◆ Data excerpts ◆
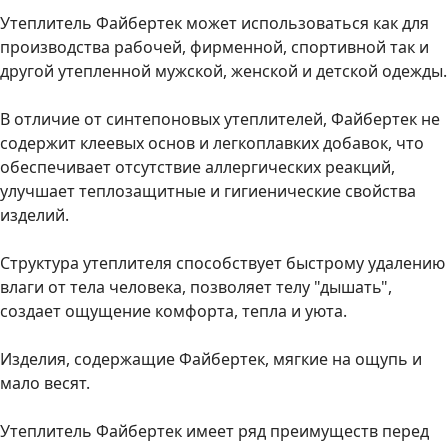
Утеплитель Файбертек может использоваться как для
производства рабочей, фирменной, спортивной так и
другой утепленной мужской, женской и детской одежды.
В отличие от синтепоновых утеплителей, Файбертек не
содержит клеевых основ и легкоплавких добавок, что
обеспечивает отсутствие аллергических реакций,
улучшает теплозащитные и гигиенические свойства
изделий.
Структура утеплителя способствует быстрому удалению
влаги от тела человека, позволяет телу "дышать",
создает ощущение комфорта, тепла и уюта.
Изделия, содержащие Файбертек, мягкие на ощупь и
мало весят.
Утеплитель Файбертек имеет ряд преимуществ перед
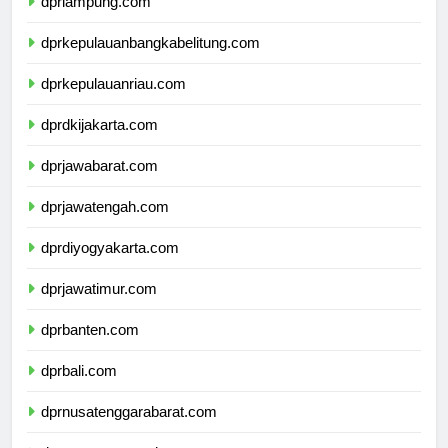
dprlampung.com
dprkepulauanbangkabelitung.com
dprkepulauanriau.com
dprdkijakarta.com
dprjawabarat.com
dprjawatengah.com
dprdiyogyakarta.com
dprjawatimur.com
dprbanten.com
dprbali.com
dprnusatenggarabarat.com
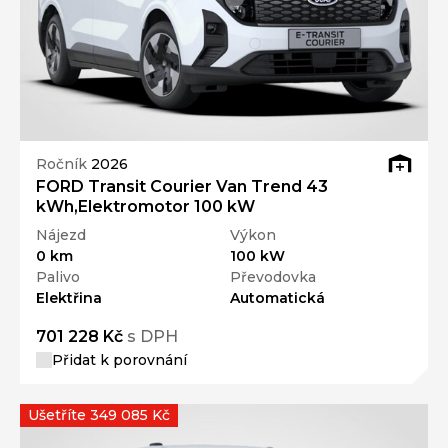
Ročník
2026
FORD Transit Courier Van Trend 43
kWh,Elektromotor 100 kW
Nájezd
Výkon
0 km
100 kW
Palivo
Převodovka
Elektřina
Automatická
701 228 Kč
s DPH
Přidat k porovnání
Ušetříte 349 085 Kč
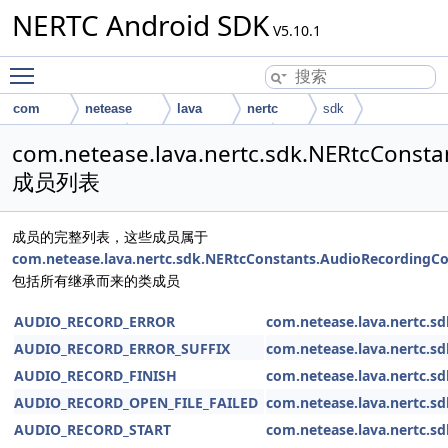
NERTC Android SDK
V5.10.1
Toggle main menu visibility
com
netease
lava
nertc
sdk
NERtcConstants
AudioRecordingCode
com.netease.lava.nertc.sdk.NERtcConst
成员列表
成员的完整列表，这些成员属于
com.netease.lava.nertc.sdk.NERtcConstants.AudioRecordingC
包括所有继承而来的类成员
AUDIO_RECORD_ERROR
com.netease.lava.nertc.s
AUDIO_RECORD_ERROR_SUFFIX
com.netease.lava.nertc.s
AUDIO_RECORD_FINISH
com.netease.lava.nertc.s
AUDIO_RECORD_OPEN_FILE_FAILED
com.netease.lava.nertc.s
AUDIO_RECORD_START
com.netease.lava.nertc.s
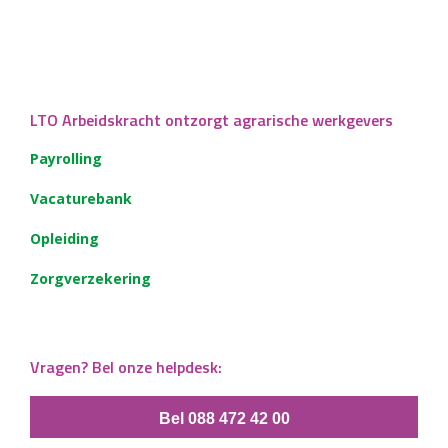
LTO Arbeidskracht ontzorgt agrarische werkgevers
Payrolling
Vacaturebank
Opleiding
Zorgverzekering
Vragen? Bel onze helpdesk:
Bel 088 472 42 00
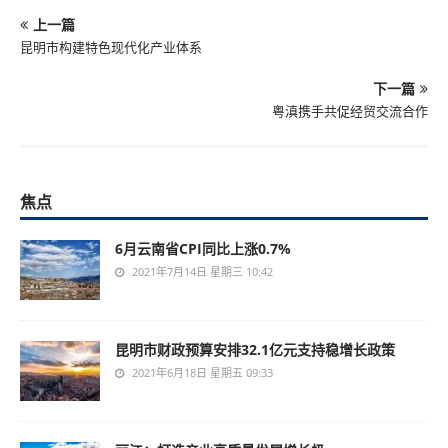
上一篇
昆明市构建特色现代化产业体系
下一篇
粤滇携手共促经贸交流合作
焦点
6月云南省CPI同比上涨0.7%
2021年7月14日 星期三 10:42
昆明市财政预算安排32.1亿元支持稳增长政策
2021年6月18日 星期五 09:33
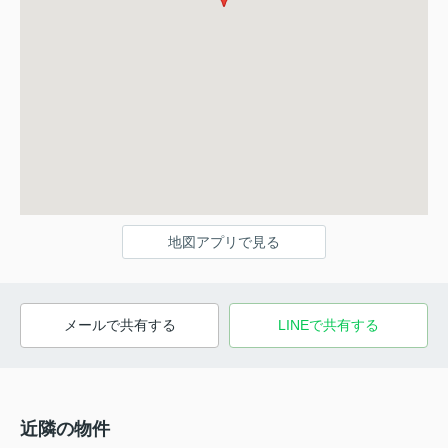
地図アプリで見る
メールで共有する
LINEで共有する
近隣の物件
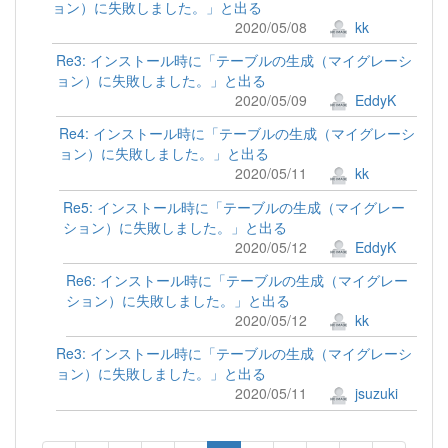
ョン）に失敗しました。」と出る
2020/05/08
kk
Re3: インストール時に「テーブルの生成（マイグレーシ
ョン）に失敗しました。」と出る
2020/05/09
EddyK
Re4: インストール時に「テーブルの生成（マイグレーシ
ョン）に失敗しました。」と出る
2020/05/11
kk
Re5: インストール時に「テーブルの生成（マイグレー
ション）に失敗しました。」と出る
2020/05/12
EddyK
Re6: インストール時に「テーブルの生成（マイグレー
ション）に失敗しました。」と出る
2020/05/12
kk
Re3: インストール時に「テーブルの生成（マイグレーシ
ョン）に失敗しました。」と出る
2020/05/11
jsuzuki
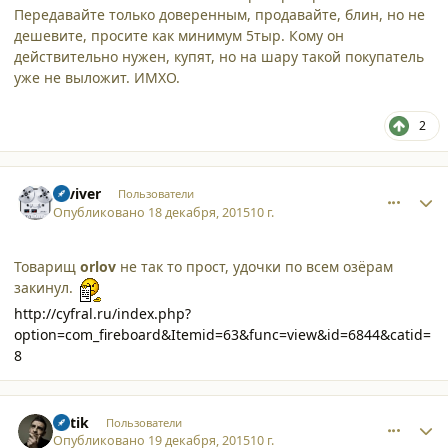
Передавайте только доверенным, продавайте, блин, но не
дешевите, просите как минимум 5тыр. Кому он
действительно нужен, купят, но на шару такой покупатель
уже не выложит. ИМХО.
2
comment_14899
Author stats
reviver
Пользователи
Опубликовано
18 декабря, 2015
10 г.
Товарищ
orlov
не так то прост, удочки по всем озёрам
закинул.
http://cyfral.ru/index.php?
option=com_fireboard&Itemid=63&func=view&id=6844&catid=
8
comment_14900
Author stats
natik
Пользователи
Опубликовано
19 декабря, 2015
10 г.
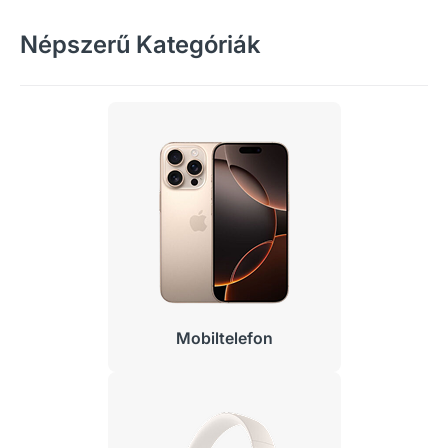
Népszerű Kategóriák
Mobiltelefon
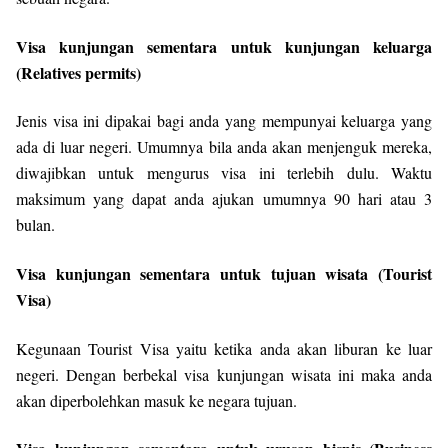
Visa kunjungan sementara untuk kunjungan keluarga
(Relatives permits)
Jenis visa ini dipakai bagi anda yang mempunyai keluarga yang
ada di luar negeri. Umumnya bila anda akan menjenguk mereka,
diwajibkan untuk mengurus visa ini terlebih dulu. Waktu
maksimum yang dapat anda ajukan umumnya 90 hari atau 3
bulan.
Visa kunjungan sementara untuk tujuan wisata (Tourist
Visa)
Kegunaan Tourist Visa yaitu ketika anda akan liburan ke luar
negeri. Dengan berbekal visa kunjungan wisata ini maka anda
akan diperbolehkan masuk ke negara tujuan.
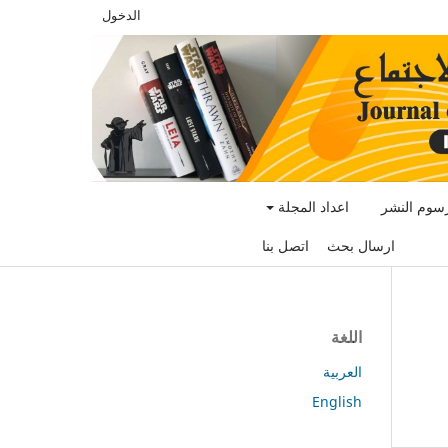
الدخول
سوم النشر
اعداد المجلة
ارسال بحث
اتصل بنا
اللغة
العربية
English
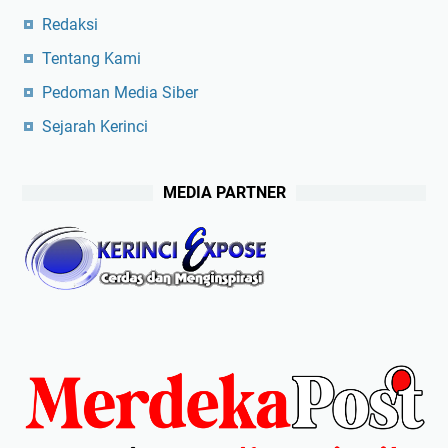
Redaksi
Tentang Kami
Pedoman Media Siber
Sejarah Kerinci
MEDIA PARTNER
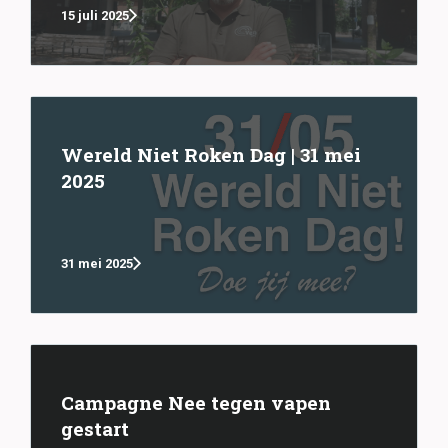
15 juli 2025
Wereld Niet Roken Dag | 31 mei
2025
31 mei 2025
Campagne Nee tegen vapen
gestart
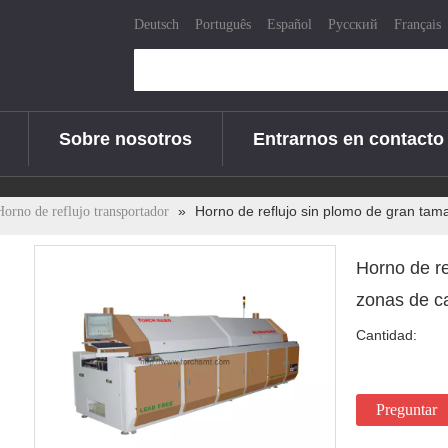
|
|
|
|
Deutsch
Português
Español
Pусский
Français
Sobre nosotros
Entrarnos en contacto
»
Horno de reflujo sin plomo de gran ta
Horno de reflujo transportador
Horno de r
zonas de c
Cantidad:
Preguntar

◆ Problem to solve ◆
Reproduce exactly the entries from their first line through the line containing "действительно нужен, купят, но", including both, and omit any pictures.

◆ Worked solution ◆
Утеплитель Файбертек может использоваться как для
производства рабочей, фирменной, спортивной так и
другой утепленной мужской, женской и детской одежды.
В отличие от синтепоновых утеплителей, Файбертек не
содержит клеевых основ и легкоплавких добавок, что
обеспечивает отсутствие аллергических реакций,
улучшает теплозащитные и гигиенические свойства
изделий.
Структура утеплителя способствует быстрому удалению
влаги от тела человека, позволяет телу "дышать",
создает ощущение комфорта, тепла и уюта.
Изделия, содержащие Файбертек, мягкие на ощупь и
мало весят.
Утеплитель Файбертек имеет ряд преимуществ перед
dprlampung.com
dprkepulauanbangkabelitung.com
dprkepulauanriau.com
dprdkijakarta.com
dprjawabarat.com
dprjawatengah.com
dprdiyogyakarta.com
dprjawatimur.com
dprbanten.com
dprbali.com
dprnusatenggarabarat.com
Ročník
2026
FORD Transit Courier Van Trend 43
kWh,Elektromotor 100 kW
Nájezd
Výkon
0 km
100 kW
Palivo
Převodovka
Elektřina
Automatická
701 228 Kč
s DPH
Přidat k porovnání
Ušetříte 349 085 Kč
NERTC Android SDK
V5.10.1
Toggle main menu visibility
com
netease
lava
nertc
sdk
NERtcConstants
AudioRecordingCode
com.netease.lava.nertc.sdk.NERtcConst
成员列表
成员的完整列表，这些成员属于
com.netease.lava.nertc.sdk.NERtcConstants.AudioRecordingC
包括所有继承而来的类成员
AUDIO_RECORD_ERROR
com.netease.lava.nertc.s
AUDIO_RECORD_ERROR_SUFFIX
com.netease.lava.nertc.s
AUDIO_RECORD_FINISH
com.netease.lava.nertc.s
AUDIO_RECORD_OPEN_FILE_FAILED
com.netease.lava.nertc.s
AUDIO_RECORD_START
com.netease.lava.nertc.s
LTO Arbeidskracht ontzorgt agrarische werkgevers
Payrolling
Vacaturebank
Opleiding
Zorgverzekering
Vragen? Bel onze helpdesk:
Bel 088 472 42 00
上一篇
昆明市构建特色现代化产业体系
下一篇
粤滇携手共促经贸交流合作
焦点
6月云南省CPI同比上涨0.7%
2021年7月14日 星期三 10:42
昆明市财政预算安排32.1亿元支持稳增长政策
2021年6月18日 星期五 09:33
地図アプリで見る
メールで共有する
LINEで共有する
近隣の物件
ョン）に失敗しました。」と出る
2020/05/08
kk
Re3: インストール時に「テーブルの生成（マイグレーシ
ョン）に失敗しました。」と出る
2020/05/09
EddyK
Re4: インストール時に「テーブルの生成（マイグレーシ
ョン）に失敗しました。」と出る
2020/05/11
kk
Re5: インストール時に「テーブルの生成（マイグレー
ション）に失敗しました。」と出る
2020/05/12
EddyK
Re6: インストール時に「テーブルの生成（マイグレー
ション）に失敗しました。」と出る
2020/05/12
kk
Re3: インストール時に「テーブルの生成（マイグレーシ
ョン）に失敗しました。」と出る
2020/05/11
jsuzuki
Передавайте только доверенным, продавайте, блин, но не
дешевите, просите как минимум 5тыр. Кому он
действительно нужен, купят, но на шару такой покупатель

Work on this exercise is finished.